:: What is required ::
Every line of the listing below should be written out exactly, minus its pictures.

:: Input data ::

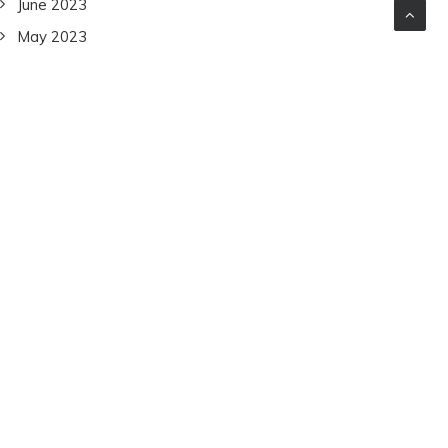
June 2023
May 2023
April 2023
March 2023
February 2023
January 2023
December 2022
November 2022
October 2022
September 2022
July 2022
June 2022
December 2021
November 2021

:: Result ::
June 2023
May 2023
April 2023
March 2023
February 2023
January 2023
December 2022
November 2022
October 2022
September 2022
July 2022
June 2022
December 2021
November 2021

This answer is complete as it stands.